▶ [Exercise instructions] For any picture in the lines below, please leave it out and copy the rest exactly.

Supplied information: Begin

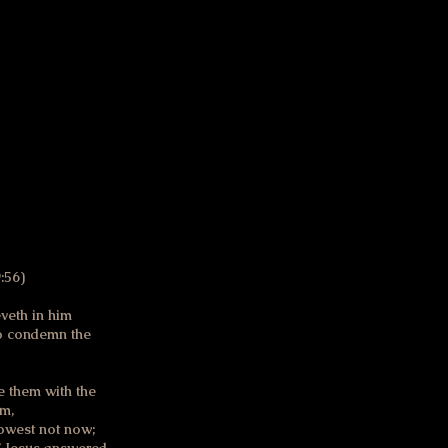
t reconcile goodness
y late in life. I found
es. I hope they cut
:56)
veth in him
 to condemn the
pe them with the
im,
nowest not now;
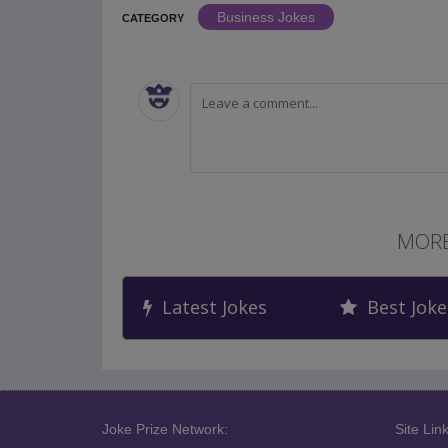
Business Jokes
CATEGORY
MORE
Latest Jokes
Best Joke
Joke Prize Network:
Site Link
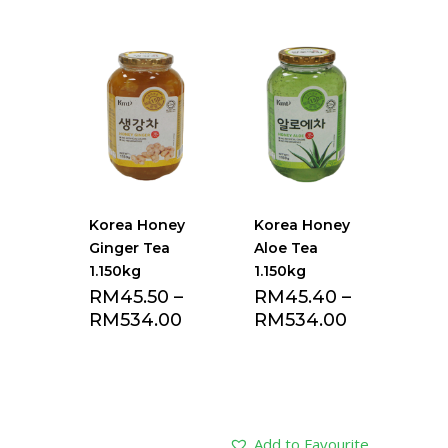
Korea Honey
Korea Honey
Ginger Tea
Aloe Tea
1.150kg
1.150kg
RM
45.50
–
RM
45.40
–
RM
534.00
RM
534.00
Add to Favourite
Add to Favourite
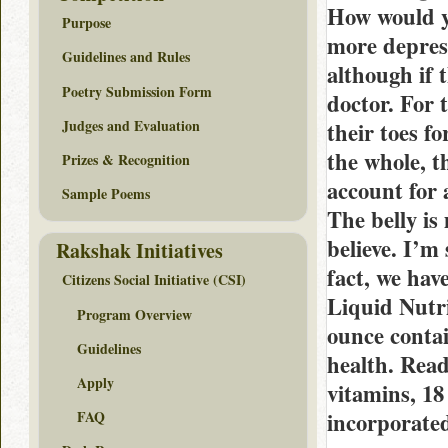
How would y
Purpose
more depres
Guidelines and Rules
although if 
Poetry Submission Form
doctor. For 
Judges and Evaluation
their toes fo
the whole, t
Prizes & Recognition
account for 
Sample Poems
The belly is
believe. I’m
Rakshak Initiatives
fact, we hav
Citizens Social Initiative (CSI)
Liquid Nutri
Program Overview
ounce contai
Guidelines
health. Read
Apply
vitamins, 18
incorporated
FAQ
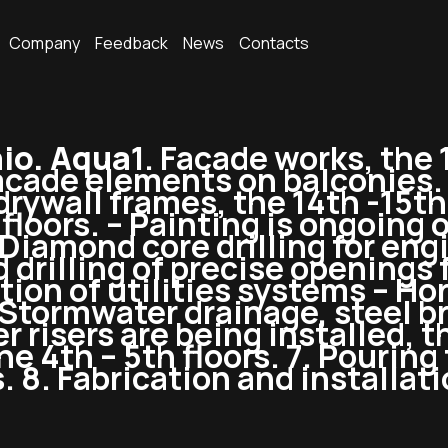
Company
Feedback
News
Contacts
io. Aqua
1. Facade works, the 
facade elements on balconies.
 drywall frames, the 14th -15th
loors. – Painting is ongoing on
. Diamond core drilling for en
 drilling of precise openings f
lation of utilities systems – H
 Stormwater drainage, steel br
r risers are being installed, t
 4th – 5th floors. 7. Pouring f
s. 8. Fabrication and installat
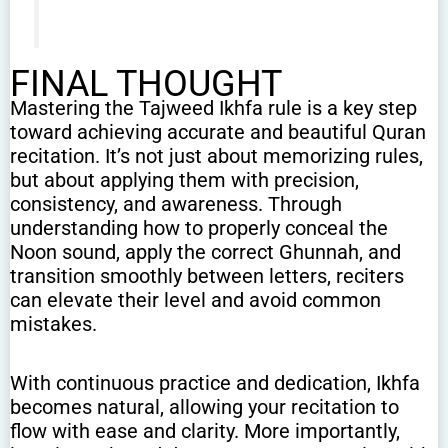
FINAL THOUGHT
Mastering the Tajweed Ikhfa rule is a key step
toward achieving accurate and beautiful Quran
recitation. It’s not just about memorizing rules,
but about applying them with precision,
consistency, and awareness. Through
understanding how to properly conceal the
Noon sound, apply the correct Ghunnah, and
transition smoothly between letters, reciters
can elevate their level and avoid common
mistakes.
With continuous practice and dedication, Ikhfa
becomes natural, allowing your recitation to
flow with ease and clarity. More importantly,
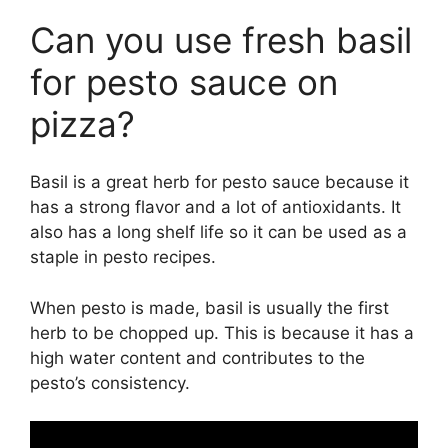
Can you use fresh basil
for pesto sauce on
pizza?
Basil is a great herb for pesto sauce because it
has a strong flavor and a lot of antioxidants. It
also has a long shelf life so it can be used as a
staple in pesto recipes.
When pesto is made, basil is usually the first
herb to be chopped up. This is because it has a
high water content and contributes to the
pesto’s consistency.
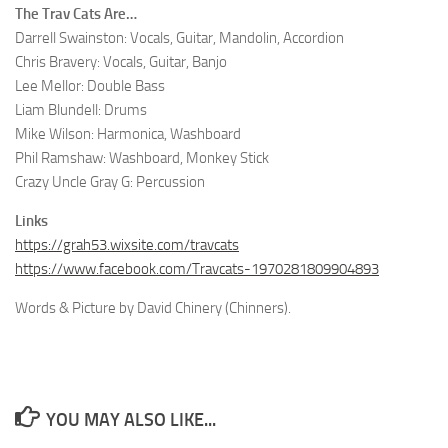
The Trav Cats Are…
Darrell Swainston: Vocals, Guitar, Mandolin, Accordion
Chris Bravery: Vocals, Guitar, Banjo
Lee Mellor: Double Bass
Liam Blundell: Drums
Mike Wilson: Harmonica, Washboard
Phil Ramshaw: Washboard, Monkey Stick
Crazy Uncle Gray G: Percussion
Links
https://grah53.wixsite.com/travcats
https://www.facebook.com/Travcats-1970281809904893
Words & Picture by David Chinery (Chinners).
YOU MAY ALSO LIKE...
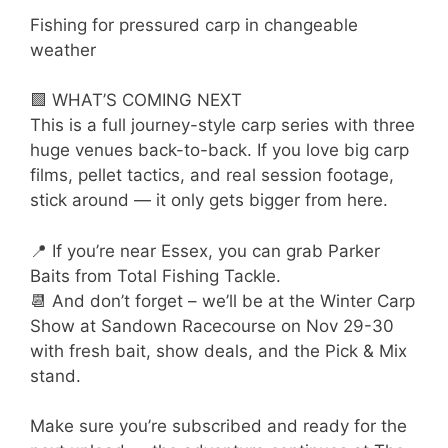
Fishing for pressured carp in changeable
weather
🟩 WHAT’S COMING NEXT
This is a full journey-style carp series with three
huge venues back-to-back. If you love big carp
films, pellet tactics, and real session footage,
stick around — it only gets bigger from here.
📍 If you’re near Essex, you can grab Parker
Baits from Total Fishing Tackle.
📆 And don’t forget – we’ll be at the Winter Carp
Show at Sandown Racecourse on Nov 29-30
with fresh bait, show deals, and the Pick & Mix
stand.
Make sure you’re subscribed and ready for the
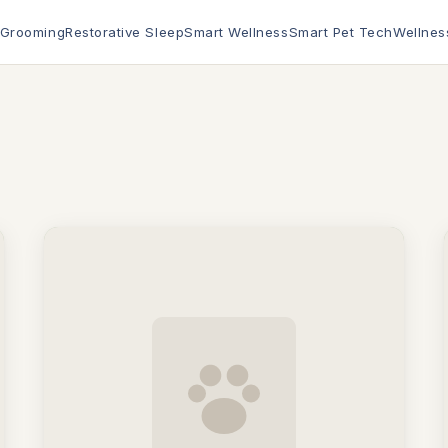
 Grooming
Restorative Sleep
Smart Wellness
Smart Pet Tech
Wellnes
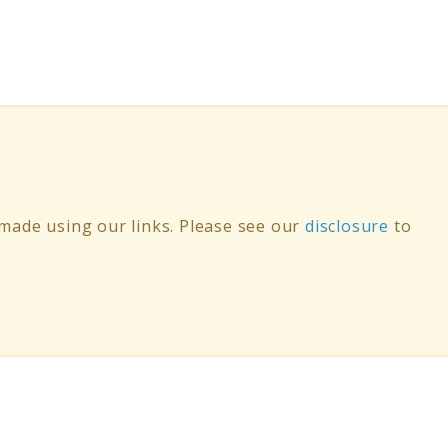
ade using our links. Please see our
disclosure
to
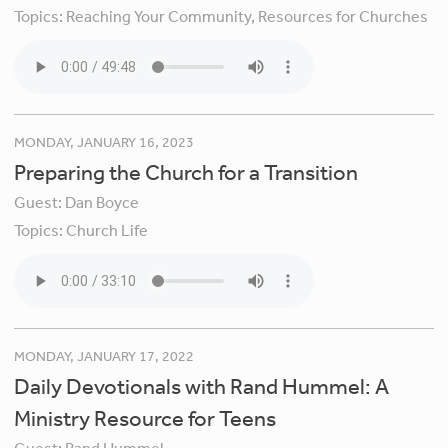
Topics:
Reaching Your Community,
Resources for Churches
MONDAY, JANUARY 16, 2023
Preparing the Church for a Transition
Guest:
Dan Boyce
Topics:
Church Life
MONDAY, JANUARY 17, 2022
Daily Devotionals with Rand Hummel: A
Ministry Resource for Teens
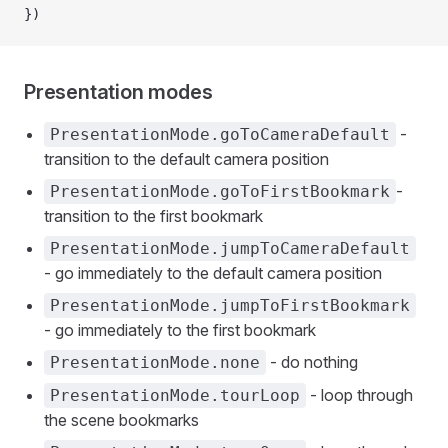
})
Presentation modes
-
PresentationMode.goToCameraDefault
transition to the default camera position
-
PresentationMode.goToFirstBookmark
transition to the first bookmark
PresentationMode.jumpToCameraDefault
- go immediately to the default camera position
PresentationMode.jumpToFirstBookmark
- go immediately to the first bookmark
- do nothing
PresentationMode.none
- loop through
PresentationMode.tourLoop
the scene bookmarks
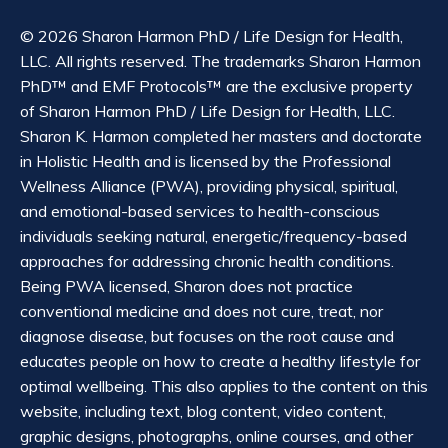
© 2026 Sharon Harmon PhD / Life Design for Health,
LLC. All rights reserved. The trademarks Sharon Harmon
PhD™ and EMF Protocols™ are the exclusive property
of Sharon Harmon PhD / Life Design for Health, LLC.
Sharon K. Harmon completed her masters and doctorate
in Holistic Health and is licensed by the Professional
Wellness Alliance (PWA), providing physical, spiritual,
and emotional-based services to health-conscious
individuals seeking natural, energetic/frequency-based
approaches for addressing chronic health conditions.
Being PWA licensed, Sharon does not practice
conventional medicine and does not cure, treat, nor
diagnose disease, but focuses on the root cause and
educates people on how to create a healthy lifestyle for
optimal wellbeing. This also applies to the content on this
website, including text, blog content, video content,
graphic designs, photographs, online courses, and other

Supplied information: End

▶ [Solution to this exercise]
t reconcile goodness
y late in life. I found
es. I hope they cut
:56)
veth in him
 to condemn the
pe them with the
im,
nowest not now;
Business Jokes
CATEGORY
MORE
Latest Jokes
Best Joke
Joke Prize Network:
Site Link
Korea Honey
Korea Honey
Ginger Tea
Aloe Tea
1.150kg
1.150kg
RM
45.50
–
RM
45.40
–
RM
534.00
RM
534.00
Add to Favourite
Add to Favourite
How would y
Purpose
more depres
Guidelines and Rules
although if 
Poetry Submission Form
doctor. For 
Judges and Evaluation
their toes fo
the whole, t
Prizes & Recognition
account for 
Sample Poems
The belly is
believe. I’m
Rakshak Initiatives
fact, we hav
Citizens Social Initiative (CSI)
Liquid Nutri
Program Overview
ounce contai
Guidelines
health. Read
Apply
vitamins, 18
incorporated
FAQ
Company
Feedback
News
Contacts
io. Aqua
1. Facade works, the 
facade elements on balconies.
 drywall frames, the 14th -15th
loors. – Painting is ongoing on
. Diamond core drilling for en
 drilling of precise openings f
lation of utilities systems – H
 Stormwater drainage, steel br
r risers are being installed, t
 4th – 5th floors. 7. Pouring f
s. 8. Fabrication and installat
FINAL THOUGHT
Mastering the Tajweed Ikhfa rule is a key step
toward achieving accurate and beautiful Quran
recitation. It’s not just about memorizing rules,
but about applying them with precision,
consistency, and awareness. Through
understanding how to properly conceal the
Noon sound, apply the correct Ghunnah, and
transition smoothly between letters, reciters
can elevate their level and avoid common
mistakes.
With continuous practice and dedication, Ikhfa
becomes natural, allowing your recitation to
flow with ease and clarity. More importantly,
Can you use fresh basil
for pesto sauce on
pizza?
Basil is a great herb for pesto sauce because it
has a strong flavor and a lot of antioxidants. It
also has a long shelf life so it can be used as a
staple in pesto recipes.
When pesto is made, basil is usually the first
herb to be chopped up. This is because it has a
high water content and contributes to the
pesto’s consistency.
The Trav Cats Are…
Darrell Swainston: Vocals, Guitar, Mandolin, Accordion
Chris Bravery: Vocals, Guitar, Banjo
Lee Mellor: Double Bass
Liam Blundell: Drums
Mike Wilson: Harmonica, Washboard
Phil Ramshaw: Washboard, Monkey Stick
Crazy Uncle Gray G: Percussion
Links
https://grah53.wixsite.com/travcats
https://www.facebook.com/Travcats-1970281809904893
Words & Picture by David Chinery (Chinners).
YOU MAY ALSO LIKE...
Fishing for pressured carp in changeable
weather
🟩 WHAT’S COMING NEXT
This is a full journey-style carp series with three
huge venues back-to-back. If you love big carp
films, pellet tactics, and real session footage,
stick around — it only gets bigger from here.
📍 If you’re near Essex, you can grab Parker
Baits from Total Fishing Tackle.
📆 And don’t forget – we’ll be at the Winter Carp
Show at Sandown Racecourse on Nov 29-30
with fresh bait, show deals, and the Pick & Mix
stand.
Make sure you’re subscribed and ready for the
 Grooming
Restorative Sleep
Smart Wellness
Smart Pet Tech
Wellnes
ade using our links. Please see our
disclosure
to
Topics:
Reaching Your Community,
Resources for Churches
MONDAY, JANUARY 16, 2023
Preparing the Church for a Transition
Guest:
Dan Boyce
Topics:
Church Life
MONDAY, JANUARY 17, 2022
Daily Devotionals with Rand Hummel: A
Ministry Resource for Teens
})
Presentation modes
-
PresentationMode.goToCameraDefault
transition to the default camera position
-
PresentationMode.goToFirstBookmark
transition to the first bookmark
PresentationMode.jumpToCameraDefault
- go immediately to the default camera position
PresentationMode.jumpToFirstBookmark
- go immediately to the first bookmark
- do nothing
PresentationMode.none
- loop through
PresentationMode.tourLoop
the scene bookmarks
© 2026 Sharon Harmon PhD / Life Design for Health,
LLC. All rights reserved. The trademarks Sharon Harmon
PhD™ and EMF Protocols™ are the exclusive property
of Sharon Harmon PhD / Life Design for Health, LLC.
Sharon K. Harmon completed her masters and doctorate
in Holistic Health and is licensed by the Professional
Wellness Alliance (PWA), providing physical, spiritual,
and emotional-based services to health-conscious
individuals seeking natural, energetic/frequency-based
approaches for addressing chronic health conditions.
Being PWA licensed, Sharon does not practice
conventional medicine and does not cure, treat, nor
diagnose disease, but focuses on the root cause and
educates people on how to create a healthy lifestyle for
optimal wellbeing. This also applies to the content on this
website, including text, blog content, video content,
graphic designs, photographs, online courses, and other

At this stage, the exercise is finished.